Ashok Mansukhani, president, MSO Alliance, calls the TRAI order "completely baseless and unfair". He explains that MSOs will have to spend heavily on encryption and increasing capacity.
"Unlike overseas, boadcasters don't share ad revenues with MSOs. Providing 500 channels is a tough call for small and independent operators," he retorted.
Presenting the broacasters' views, KVL Narayana Rao, director, Indian Broadcasting Federation (IBF), says that the carriage fee will severely burden news broadcasters.
"Broadcasters will no be unable to set aside funds for business development and content generation." Rao adds that the broadcasters were assured that the carriage fee would be removed and says that the association has appealed to TRAI and the government to reconsider the order.
Amidst both parties venting ire on the TRAI order, DTH representative
RC Venkateish, CEO, Dish TV maintained a positive note. He said that TRAI had struck a balanced note and was extremely fair. "I don't see any reason for why all this hullabaloo is being made."
Below is the edited transcript of the discussion. Also watch the accompanying videos.
Q: What is your view on concerns by News Broadcaster’s Associations about TRAI order?
Venkateish: TRAI has struck a very fine balance with its regulations and the recommendations. It clearly says that where a platform or a multi-system operator approaches a channel for its content, then there is no question of carriage. On the other hand, when the channel approaches the platform to be carried then the concept of carriage applies. It is extremely fair and I don’t see any reason for why this entire hullabaloo is being made.
Q: As far as, viability of this sector is concerned, NBA says that this recommendation unfairly penalises the broadcast industry and threatens its survival, is that a justified statement?
Manuskhani: Completely baseless and unjustified. Today, most of the distributing cable and companies who have digitalization have about 200 channel capacity. We have voluntarily agreed to start with 200 and we will have to go up to 500 by January.
The total number of channels actually telecast in India is under that.
Therefore, if every channel is available in a 500-channel capacity by January, the question that arises is that, we have had to spend huge sums of money to encrypt channels, create 500 channel capacities, provide two million boxes, 24 hour call centers, billing etc and then work with broadcasters to create a viable subscription model.
In the present scenario, it means that free to air networks which otherwise ride on advertisement platforms don’t really share their advertisement revenue with MSO’s or with DTH companies like it’s done aboard in the form of local ads and so on or local inserts.
On the other hand, TRAI want a ban on carriage fees when there is actually a very fair carriage regulation that has already been brought into place.
Q: What are the immediate negatives if at all that you have seen in the TRAI orders?
Manuskhani: The deadline of 500 channels is okay for National Multi-System Operators like the ones that belong to MSO alliance. 500 channels is a tough call even by next April for smaller operators or independent cable operators in different parts of the country.

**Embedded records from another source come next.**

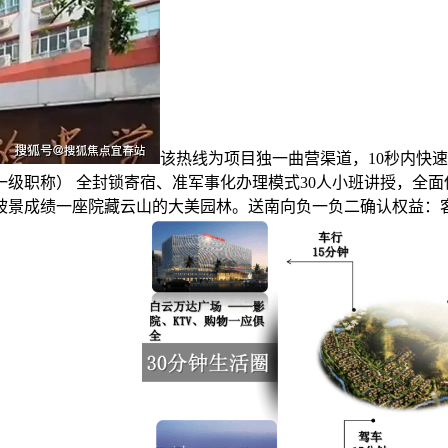
该热线为项目独一曲营渠道，10秒内快
级职称） 全封锁寄宿、准军事化办理模式30人小班讲授，全
坡景成绩一座院藏云山的大美园林。送南向负一负二确认权益：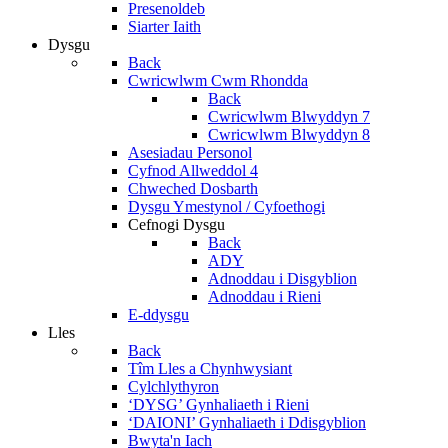
Presenoldeb
Siarter Iaith
Dysgu
Back
Cwricwlwm Cwm Rhondda
Back
Cwricwlwm Blwyddyn 7
Cwricwlwm Blwyddyn 8
Asesiadau Personol
Cyfnod Allweddol 4
Chweched Dosbarth
Dysgu Ymestynol / Cyfoethogi
Cefnogi Dysgu
Back
ADY
Adnoddau i Disgyblion
Adnoddau i Rieni
E-ddysgu
Lles
Back
Tîm Lles a Chynhwysiant
Cylchlythyron
‘DYSG’ Gynhaliaeth i Rieni
‘DAIONI’ Gynhaliaeth i Ddisgyblion
Bwyta'n Iach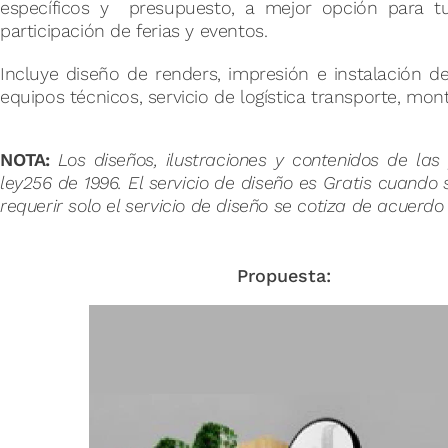
específicos y presupuesto, a mejor opción para tu
St
participación de ferias y eventos.
Incluye diseño de renders, impresión e instalación de 
equipos técnicos, servicio de logística transporte, mo
NOTA:
Los diseños, ilustraciones y contenidos de la
ley256 de 1996. El servicio de diseño es Gratis cuando 
requerir solo el servicio de diseño se cotiza de acuerd
Propuesta: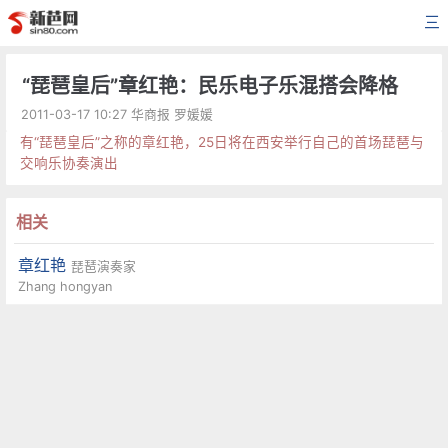
三
“琵琶皇后”章红艳：民乐电子乐混搭会降格
2011-03-17 10:27 华商报 罗媛媛
有“琵琶皇后”之称的章红艳，25日将在西安举行自己的首场琵琶与
交响乐协奏演出
相关
章红艳
琵琶演奏家
Zhang hongyan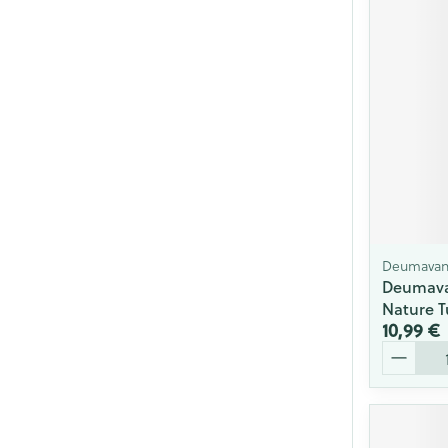
Deumava
Deumava
Nature T
10,99 €
Quantité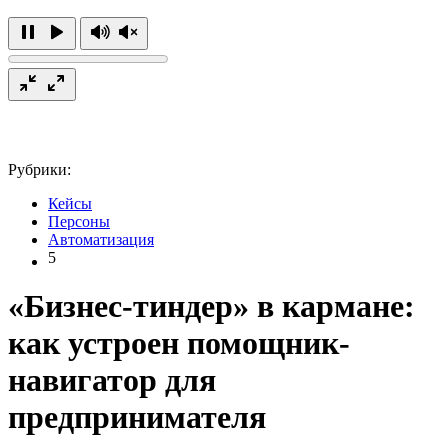
Рубрики:
Кейсы
Персоны
Автоматизация
5
«Бизнес-тиндер» в кармане:
как устроен помощник-
навигатор для
предпринимателя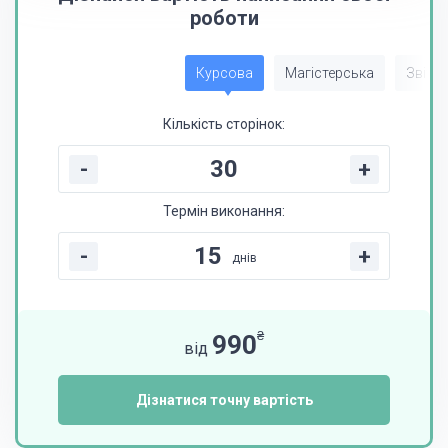
роботи
Курсова
Магістерська
Звіт з
Кількість сторінок:
-
+
Термін виконання:
-
+
днів
₴
990
від
Дізнатися точну вартість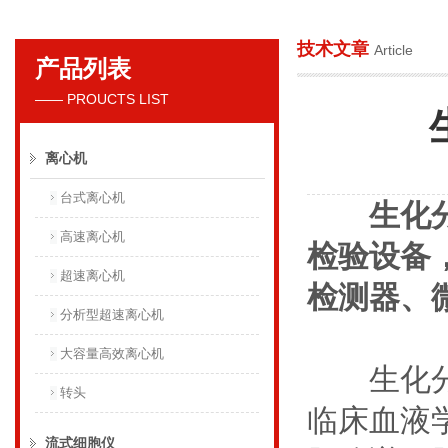
技术文章
Article
产品列表
贝克曼库尔特国际贸易（上海）有限公司
—— PROUCTS LIST
离心机
台式离心机
生化
高速离心机
检验设备
超速离心机
检测器、
分析型超速离心机
大容量高效离心机
生化分析
转头
临床血液
流式细胞仪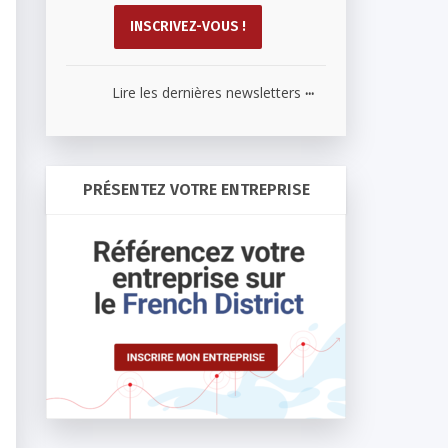
...
Lire les dernières newsletters
PRÉSENTEZ VOTRE ENTREPRISE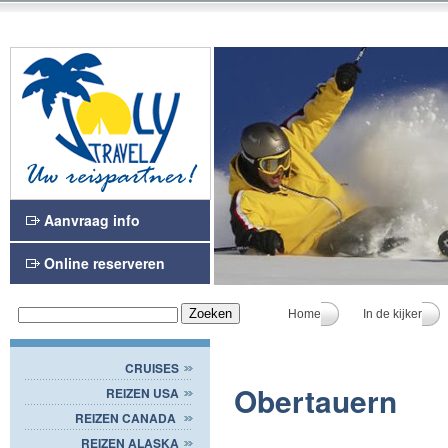
Aanvraag info
Online reserveren
Home
In de kijker
CRUISES
Obertauern
REIZEN USA
REIZEN CANADA
REIZEN ALASKA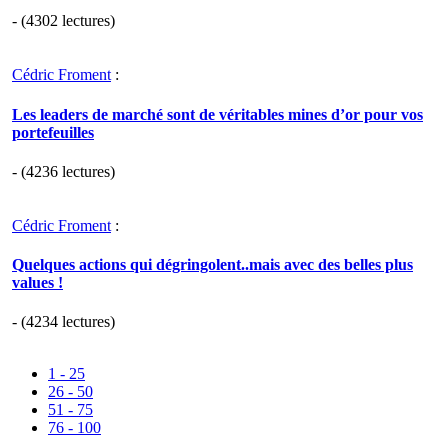
- (4302 lectures)
Cédric Froment
:
Les leaders de marché sont de véritables mines d’or pour vos
portefeuilles
- (4236 lectures)
Cédric Froment
:
Quelques actions qui dégringolent..mais avec des belles plus
values !
- (4234 lectures)
1 - 25
26 - 50
51 - 75
76 - 100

It is possible to have 500-channel viewership in national or bigger cities, but difficult is small towns. This should have been left to market forces.
Q: This very comment about market forces and how we should perhaps not end up over regulating this entire sector. Do you share any concerns with what the TRAI has ordered and do you think there is scope for it being relooked at a later stage once this current regime is put in practice?

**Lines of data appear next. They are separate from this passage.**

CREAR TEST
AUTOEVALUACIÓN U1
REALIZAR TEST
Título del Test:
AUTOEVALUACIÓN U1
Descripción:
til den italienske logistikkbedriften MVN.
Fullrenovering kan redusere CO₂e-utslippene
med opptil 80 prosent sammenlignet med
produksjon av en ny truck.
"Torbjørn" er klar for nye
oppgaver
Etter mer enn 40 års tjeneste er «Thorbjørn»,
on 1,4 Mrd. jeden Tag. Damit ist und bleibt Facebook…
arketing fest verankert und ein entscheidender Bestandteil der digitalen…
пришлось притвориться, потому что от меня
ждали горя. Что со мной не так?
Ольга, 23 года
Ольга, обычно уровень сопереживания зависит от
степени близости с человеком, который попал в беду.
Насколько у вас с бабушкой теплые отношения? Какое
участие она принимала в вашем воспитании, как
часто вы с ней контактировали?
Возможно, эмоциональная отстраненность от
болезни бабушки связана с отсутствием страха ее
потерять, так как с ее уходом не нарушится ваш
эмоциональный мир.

Venkateish: The TRAI has done a commendable job of balancing the interest of all the stakeholders. Market forces works in an efficient market environment and environment in media industry is not necessarily efficient because content providers and distribution platforms who have some sort of monopoly over their things.
In such a scenario, there are always possibilities of market failure because if two broadcasters have an exclusive content and the distribution provider has a exclusive distribution then the potential for adversity and conflict always exists. Therefore, the regulator has to play a very important role in maintaining and ensuring that there is no market failure.
The regulator has always in this particular regulation tried to step a fine line and opened up the competition at the retail end where there is genuine competition.
We have seen that in DTH. All six DTH providers are competing against each at the consumer end and therefore the consumer’s end is protected, but at the input end where there are monopolies and possibility of market failures the regulator has stepped in to regulate.
Q: The distributors say that TRAI recommendations are good and the practice of carriage fees is essential. The NBA on its part is distressed by the move, why is that?
Rao: We welcome digitization and it is something that we have been asking for several years. The government and TRAI have done the right thing by coming out with digitisation rollout plan and the relevant orders that will allow it to take place.
However, we are distressed that the problem of carriage fee continues. Carriage has burdened broadcasters, in particular news broadcasters very severely over the last few years. It constitutes a third of our total cost. We are unable to keep aside revenues for development of our channels, business and generation of good quality content. We were assured that carriage would be removed. So, to that extent we are very distressed.
Q: Do you intend to take this order head on or challenge the order?
Rao: I don’t think we need to go to a court at this moment and I hope that will not arise. We have appealed; we have urged the government and TRAI to relook at the order, issue more clarifications, what exactly they have in mind when they say a carriage fee would need to be paid before we can react.
At this moment it is very open ended. It just says it will continue, while they say that it is because investments have to be made into digitisation and therefore carriage must continue. The fact is, its very open ended and without any kind of a time limit. It’s difficult for us to understand what exactly they mean and what they have in mind. At this moment it appears that the problem and the burden continues and that is very worrying.

Source
 
Gagan said:
Q: What are the immediate negatives if at all that you have seen in the TRAI orders?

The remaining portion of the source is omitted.